No one really had a use for “Before the Year of the Lord” until historiography took off as a subject of study after the eighteenth century (which is why, in English, B.C. (Before Christ) was written using English abbreviation.
Archaeology took off as a science at the end of the Nineteenth Century and a method of dating forward and backward from a fixed date became more important. Originally, the dating used was the handy (to speakers of English) labels A.D. and B.C.
While English has taken over as the “common tongue” for a lot of international research, it was fairly clear that a dating system named for the Christian Lord was not appropriate for works that included Jews, Muslims, Hindus, and lots of other people who did not believe Jesus was God.
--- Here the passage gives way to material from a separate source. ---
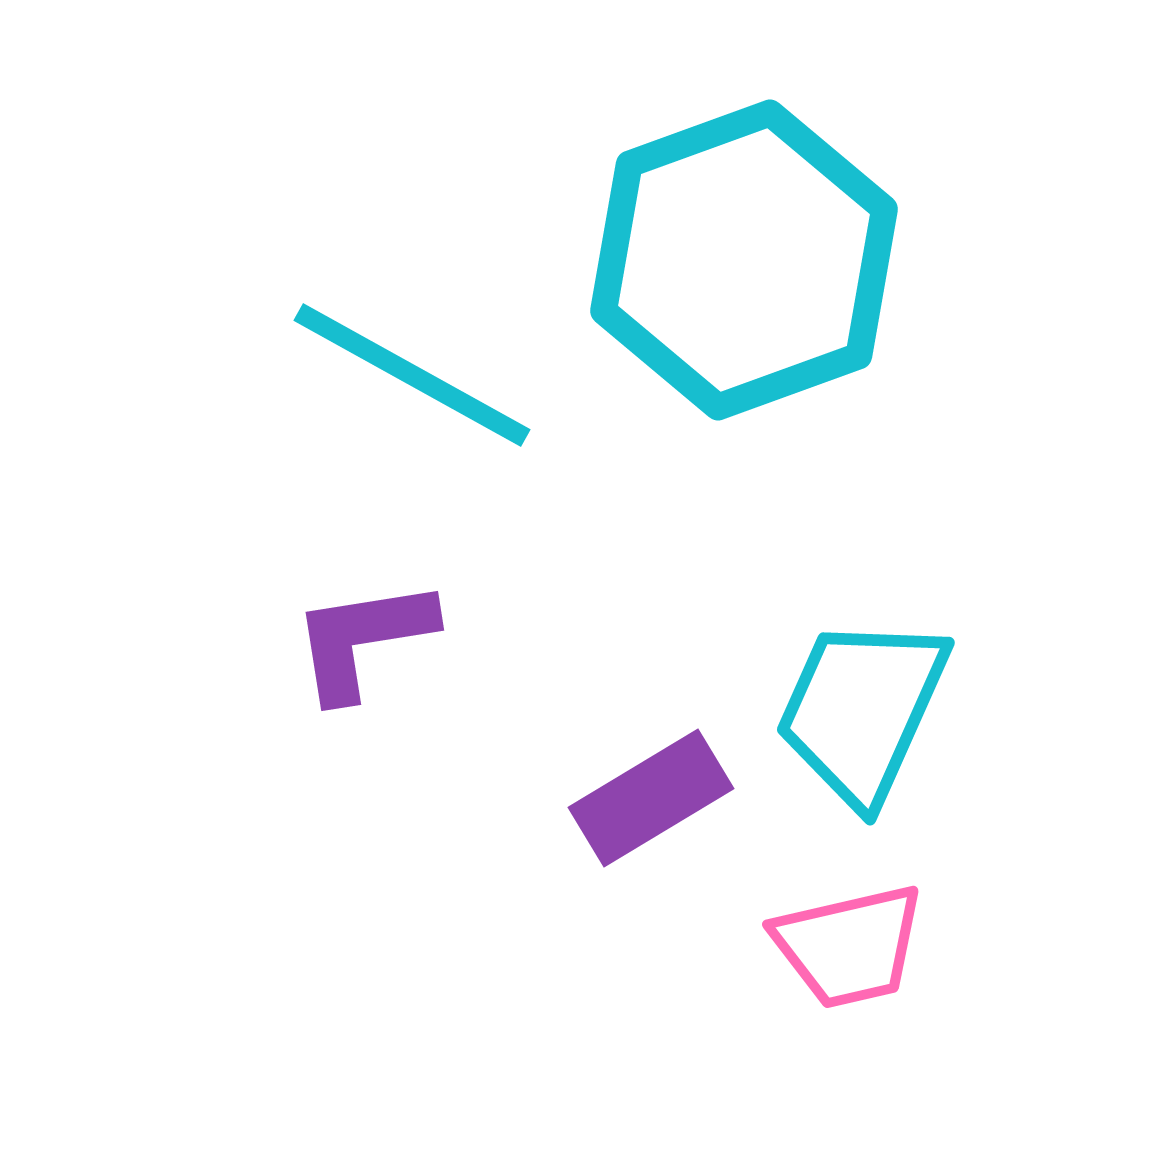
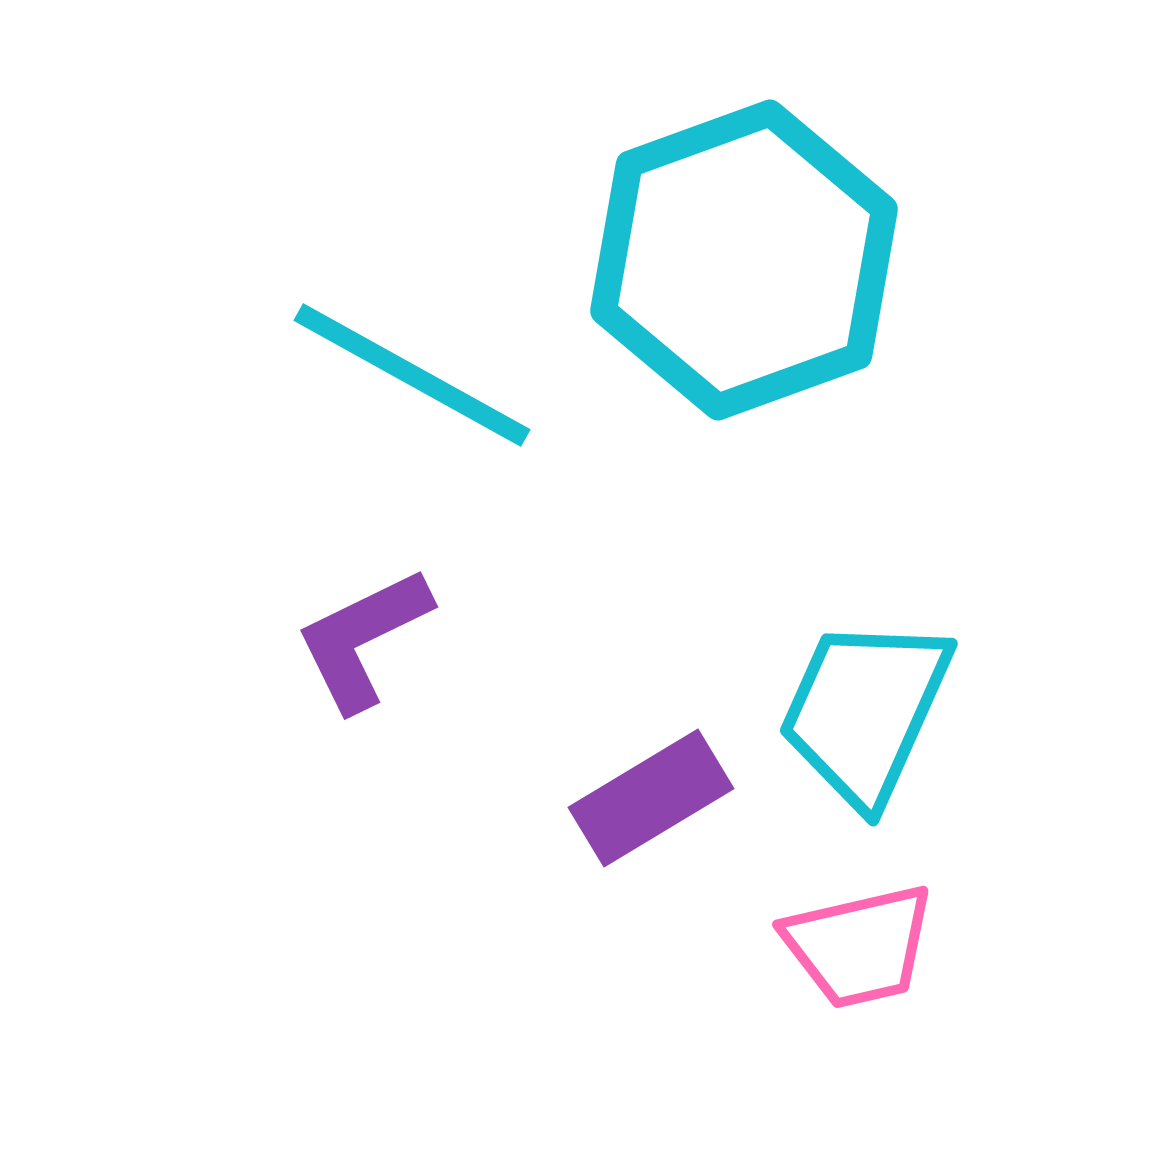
purple L-shape: rotated 17 degrees counterclockwise
cyan trapezoid: moved 3 px right, 1 px down
pink trapezoid: moved 10 px right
The primacy of European and American support for these efforts indicated that we would use the same basic calendar in use in Europe and America for dating, but rather than insist on the religious names for the dates, they were re-cast as Common Era and Before (the) Common Era (B.C. and B.C.E.)
(Despite the musings of Science Fiction authors, the use of 1945 as the new “Year zero” for the Atomic Age and Pre-Atomic Age has never come to pass.)
B.C.E. and C.E. are not really new, but they have been getting more publicity as mainstream media catches up to the terminology used in science.
As to non-European societies, they tended to date forward from some significant event (the creation of the world, the establishmnet of some dynasty), just as the Christians did before archaeology and historiography became prominent. (Remember, we originally only had A.D. Jews are currently reckoning year 5761 (from Creation), Muslims are in year 1421 (from the Haj).